DATA FOR THIS TASK:
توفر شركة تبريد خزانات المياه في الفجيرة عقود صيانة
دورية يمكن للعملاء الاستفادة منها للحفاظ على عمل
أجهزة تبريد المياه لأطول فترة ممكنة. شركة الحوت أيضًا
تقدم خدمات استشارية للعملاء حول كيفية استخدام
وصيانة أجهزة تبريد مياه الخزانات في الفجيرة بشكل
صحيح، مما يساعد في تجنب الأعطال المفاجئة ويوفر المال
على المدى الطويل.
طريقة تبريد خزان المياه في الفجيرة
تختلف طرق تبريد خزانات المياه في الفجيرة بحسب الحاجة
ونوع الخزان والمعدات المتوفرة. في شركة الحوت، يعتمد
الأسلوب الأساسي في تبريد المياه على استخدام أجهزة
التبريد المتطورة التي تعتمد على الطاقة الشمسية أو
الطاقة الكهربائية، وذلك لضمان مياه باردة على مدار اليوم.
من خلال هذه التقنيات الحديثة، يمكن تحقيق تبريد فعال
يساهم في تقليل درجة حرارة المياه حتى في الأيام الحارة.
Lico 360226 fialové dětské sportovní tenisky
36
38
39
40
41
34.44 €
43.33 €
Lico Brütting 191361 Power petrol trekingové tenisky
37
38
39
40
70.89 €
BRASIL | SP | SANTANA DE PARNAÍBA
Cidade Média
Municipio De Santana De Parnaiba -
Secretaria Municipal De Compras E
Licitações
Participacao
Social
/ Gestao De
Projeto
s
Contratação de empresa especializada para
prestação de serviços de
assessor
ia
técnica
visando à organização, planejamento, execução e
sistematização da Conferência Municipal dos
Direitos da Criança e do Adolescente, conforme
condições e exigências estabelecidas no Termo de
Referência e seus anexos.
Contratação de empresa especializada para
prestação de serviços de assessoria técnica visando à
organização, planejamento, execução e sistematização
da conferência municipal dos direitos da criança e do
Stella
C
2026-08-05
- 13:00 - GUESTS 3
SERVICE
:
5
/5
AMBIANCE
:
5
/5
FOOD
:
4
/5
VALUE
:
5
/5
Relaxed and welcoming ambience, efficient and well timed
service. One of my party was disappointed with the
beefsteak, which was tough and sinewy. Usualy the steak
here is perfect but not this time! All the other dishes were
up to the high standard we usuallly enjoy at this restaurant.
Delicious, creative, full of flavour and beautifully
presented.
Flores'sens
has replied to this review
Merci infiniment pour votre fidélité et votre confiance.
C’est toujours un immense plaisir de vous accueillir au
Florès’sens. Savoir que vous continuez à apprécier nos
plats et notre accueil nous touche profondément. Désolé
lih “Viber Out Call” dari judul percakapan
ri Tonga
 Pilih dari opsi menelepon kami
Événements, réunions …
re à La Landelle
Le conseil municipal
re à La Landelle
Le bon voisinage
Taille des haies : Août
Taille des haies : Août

...

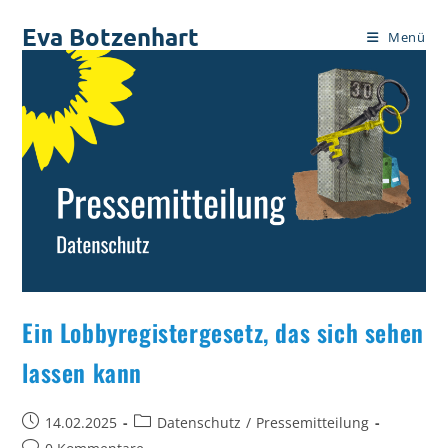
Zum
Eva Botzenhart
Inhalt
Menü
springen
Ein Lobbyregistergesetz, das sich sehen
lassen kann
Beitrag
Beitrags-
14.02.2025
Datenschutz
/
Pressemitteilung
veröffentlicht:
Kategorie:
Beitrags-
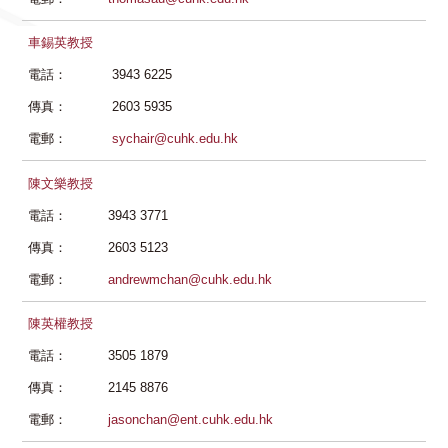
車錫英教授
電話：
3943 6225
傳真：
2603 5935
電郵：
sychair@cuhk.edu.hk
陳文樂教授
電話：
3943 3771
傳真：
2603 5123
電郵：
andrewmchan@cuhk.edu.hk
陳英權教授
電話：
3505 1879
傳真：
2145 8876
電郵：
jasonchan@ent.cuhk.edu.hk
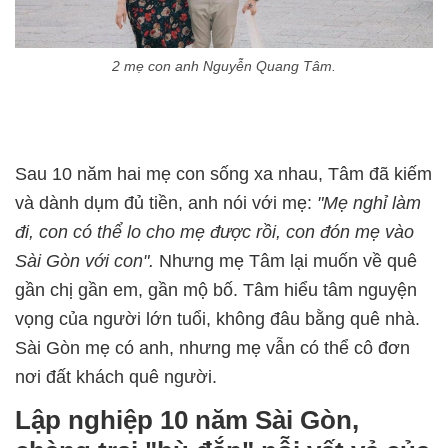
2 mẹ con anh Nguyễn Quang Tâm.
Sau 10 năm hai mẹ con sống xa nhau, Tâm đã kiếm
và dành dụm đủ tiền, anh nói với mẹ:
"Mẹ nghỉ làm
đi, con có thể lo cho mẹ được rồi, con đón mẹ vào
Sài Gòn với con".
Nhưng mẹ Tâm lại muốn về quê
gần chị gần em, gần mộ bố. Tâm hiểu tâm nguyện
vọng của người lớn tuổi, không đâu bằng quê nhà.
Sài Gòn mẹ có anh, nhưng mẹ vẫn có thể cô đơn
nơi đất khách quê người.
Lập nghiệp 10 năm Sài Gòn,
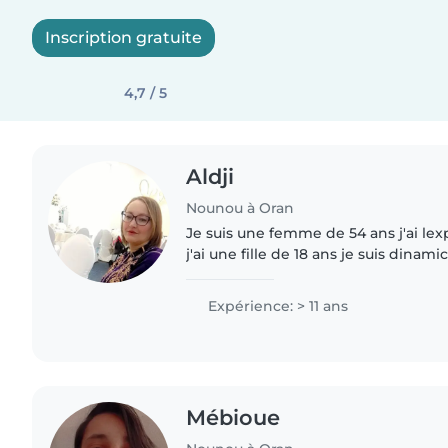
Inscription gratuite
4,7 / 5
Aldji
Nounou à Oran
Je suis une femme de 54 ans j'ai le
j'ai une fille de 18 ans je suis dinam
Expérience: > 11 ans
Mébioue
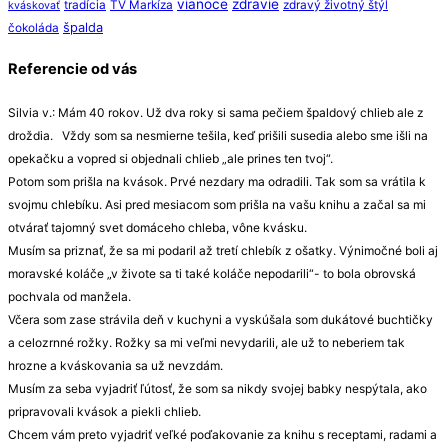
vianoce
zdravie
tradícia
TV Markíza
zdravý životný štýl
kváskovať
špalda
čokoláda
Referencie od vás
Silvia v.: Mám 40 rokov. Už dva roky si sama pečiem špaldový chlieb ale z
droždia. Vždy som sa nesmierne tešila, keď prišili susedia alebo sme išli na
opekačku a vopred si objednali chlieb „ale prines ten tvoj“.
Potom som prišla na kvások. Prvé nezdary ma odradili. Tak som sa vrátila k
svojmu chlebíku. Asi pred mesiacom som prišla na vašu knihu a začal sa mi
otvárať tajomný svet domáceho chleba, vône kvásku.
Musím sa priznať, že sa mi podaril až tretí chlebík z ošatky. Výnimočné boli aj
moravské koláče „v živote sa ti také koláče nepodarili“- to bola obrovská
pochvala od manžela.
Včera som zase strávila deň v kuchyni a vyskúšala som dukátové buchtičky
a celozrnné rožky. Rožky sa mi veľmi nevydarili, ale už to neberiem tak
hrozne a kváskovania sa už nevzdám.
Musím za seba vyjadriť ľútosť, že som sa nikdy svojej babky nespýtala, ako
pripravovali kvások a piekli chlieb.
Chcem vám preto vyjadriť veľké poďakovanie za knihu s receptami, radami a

==

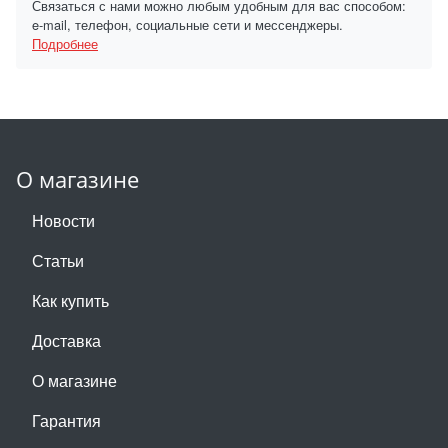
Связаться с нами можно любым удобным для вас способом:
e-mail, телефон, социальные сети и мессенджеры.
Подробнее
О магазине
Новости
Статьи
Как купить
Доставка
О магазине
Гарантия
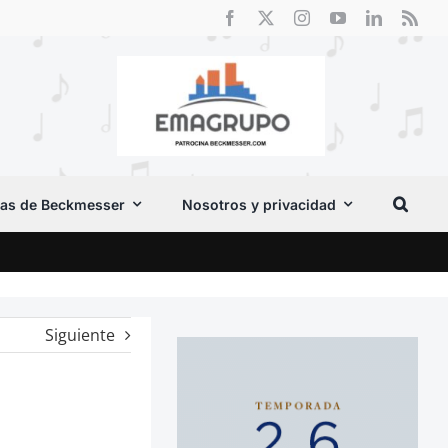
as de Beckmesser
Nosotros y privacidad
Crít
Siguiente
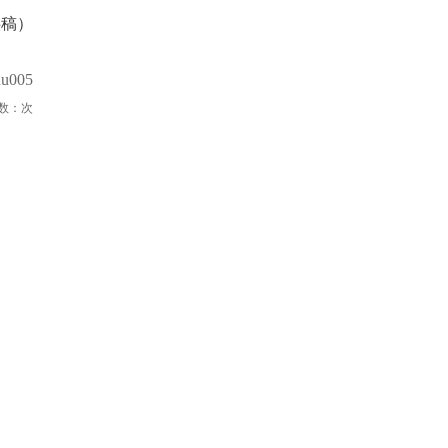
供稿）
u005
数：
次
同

PROBLEM TO WORK ON: In the records above, find the line with "pripravovali kvások a piekli chlieb."; write out exactly that line and each one after it, stopping after the line with "Chcem vám preto".

SOLUTION FOR THIS PROBLEM:
pripravovali kvások a piekli chlieb.
Chcem vám preto vyjadriť veľké poďakovanie za knihu s receptami, radami a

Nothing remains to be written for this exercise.